I have had the same type of problems. I've even been in physical therapy for it. You don't say how old ds is. My dd is 21 mos. It took a long time but I am finally getting better. Here is what we have done. First of all, we have only a queen bed so dh went to the guest room and has stayed there. We all have more room to sleep now, which helps. Next, we got a foam mattress cover. We wanted organic cotton but that is way too expensive for now. Maybe in future. That helps since our mattress does not have a pillow top. It helps cushion the joints that you are continually sleeping on. Finally, it just helped me that dd is now old enough to stay more on her side of the bed, giving me more room. Plus, I can sleep with my back to her as soon as she falls asleep and she will not wake up now. So, I can put a body pillow around me so that my posture is better and I am not curled up so tight and twisted, which is most likely what is making your low back hurt. I wake up several times a night still but I just turn to a new position and go back to sleep immediately.
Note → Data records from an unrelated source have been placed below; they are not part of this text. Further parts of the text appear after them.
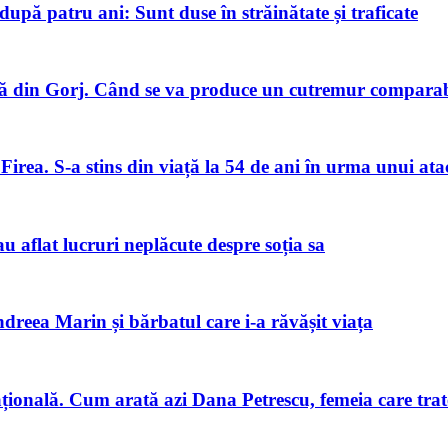
pă patru ani: Sunt duse în străinătate și traficate
 din Gorj. Când se va produce un cutremur comparabi
Firea. S-a stins din viață la 54 de ani în urma unui ata
u aflat lucruri neplăcute despre soția sa
ndreea Marin și bărbatul care i-a răvășit viața
națională. Cum arată azi Dana Petrescu, femeia care trat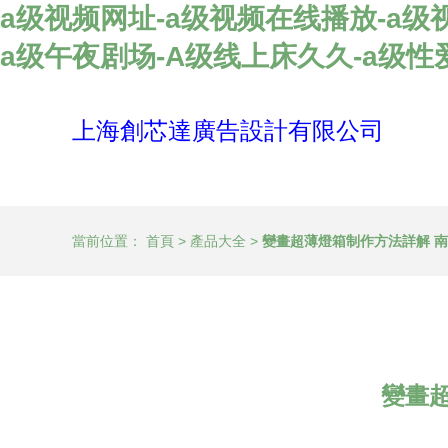
a级视频网址-a级视频在线播放-a级
a级午夜剧场-A级线上床久久-a级性
上海創芯達廣告設計有限公司
當前位置：
首頁
>
產品大全
>
變畫超薄燈箱制作方法詳解 
變畫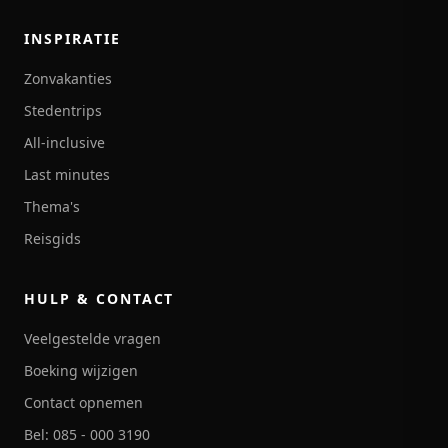
INSPIRATIE
Zonvakanties
Stedentrips
All-inclusive
Last minutes
Thema's
Reisgids
HULP & CONTACT
Veelgestelde vragen
Boeking wijzigen
Contact opnemen
Bel: 085 - 000 3190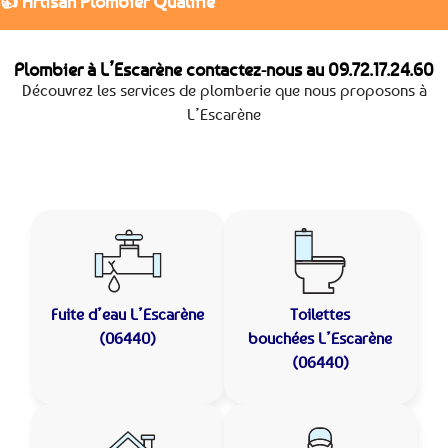
👍 Artisan Plombier Qualifié
Plombier à L’Escarène contactez-nous au
09.72.17.24.60
Découvrez les services de plomberie que nous proposons à
L’Escarène
Fuite d’eau
L’Escarène
Toilettes
(06440)
bouchées
L’Escarène
(06440)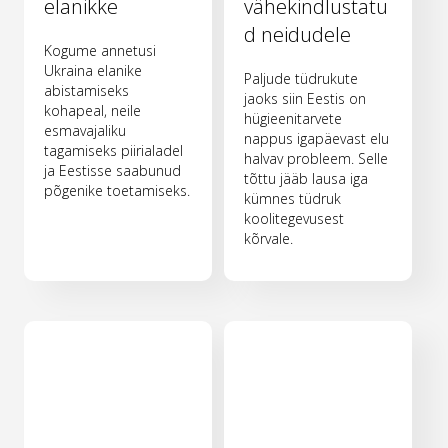
elanikke
vähekindlustatu
d neidudele
Kogume annetusi
Ukraina elanike
Paljude tüdrukute
abistamiseks
jaoks siin Eestis on
kohapeal, neile
hügieenitarvete
esmavajaliku
nappus igapäevast elu
tagamiseks piirialadel
halvav probleem. Selle
ja Eestisse saabunud
tõttu jääb lausa iga
põgenike toetamiseks.
kümnes tüdruk
koolitegevusest
kõrvale.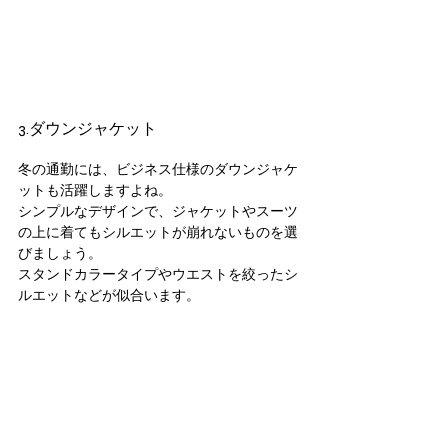
3.ダウンジャケット
冬の通勤には、ビジネス仕様のダウンジャケ
ットも活躍しますよね。
シンプルなデザインで、ジャケットやスーツ
の上に着てもシルエットが崩れないものを選
びましょう。
スタンドカラータイプやウエストを絞ったシ
ルエットなどが似合います。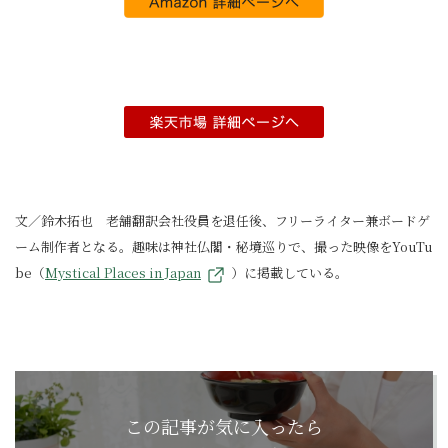
文／鈴木拓也 老舗翻訳会社役員を退任後、フリーライター兼ボードゲ
ーム制作者となる。趣味は神社仏閣・秘境巡りで、撮った映像をYouTu
be（
Mystical Places in Japan
）に掲載している。
この記事が気に入ったら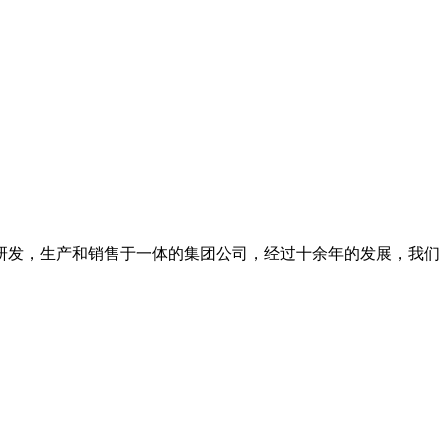
品研发，生产和销售于一体的集团公司，经过十余年的发展，我们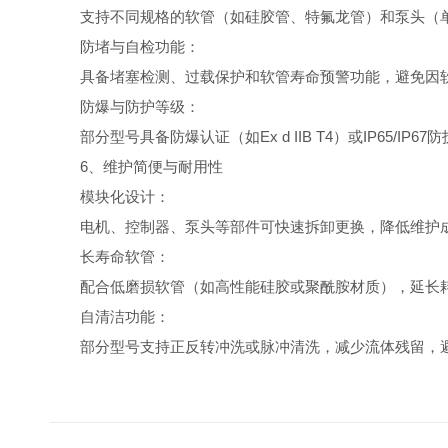
支持不同规格的软管（如硅胶管、特氟龙管）和泵头（单
防堵与自检功能：
具备堵塞检测、过载保护和软管寿命预警功能，避免因软
防爆与防护等级：
部分型号具备防爆认证（如Ex d IIB T4）或IP65/I
6、维护简便与耐用性
模块化设计：
电机、控制器、泵头等部件可快速拆卸更换，降低维护
长寿命软管：
配合低磨损软管（如高性能硅胶或聚酰胺材质），延长
自清洁功能：
部分型号支持正反转冲洗或脉冲清洗，减少流体残留，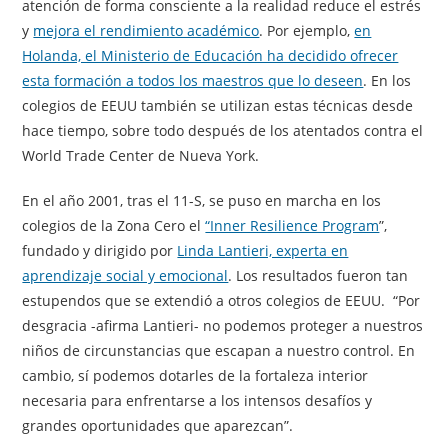
atención de forma consciente a la realidad reduce el estrés
y
mejora el rendimiento académico
. Por ejemplo,
en
Holanda, el Ministerio de Educación ha decidido ofrecer
esta formación a todos los maestros que lo deseen
. En los
colegios de EEUU también se utilizan estas técnicas desde
hace tiempo, sobre todo después de los atentados contra el
World Trade Center de Nueva York.
En el año 2001, tras el 11-S, se puso en marcha en los
colegios de la Zona Cero el
“Inner Resilience Program
”,
fundado y dirigido por
Linda Lantieri, experta en
aprendizaje social y emocional
. Los resultados fueron tan
estupendos que se extendió a otros colegios de EEUU. “Por
desgracia -afirma Lantieri- no podemos proteger a nuestros
niños de circunstancias que escapan a nuestro control. En
cambio, sí podemos dotarles de la fortaleza interior
necesaria para enfrentarse a los intensos desafíos y
grandes oportunidades que aparezcan”.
That is the key: mobility. My latest thing is that my low back is feeling almost well but my shoulder and elbow are still bothering me from still sleeping so much on one side. My physical therapist tells me it won't get completely better until dd is either out of bed or sleeping mostly on her side so I can toss and turn more naturally while asleep. I am hoping that she will want to sleep more on her own sometime in the next year or so but I am committed to her doing this for a while, so I just grin and bear it.

I would love to know if anyone else has any suggestions.


----------



## nichole (Feb 9, 2004)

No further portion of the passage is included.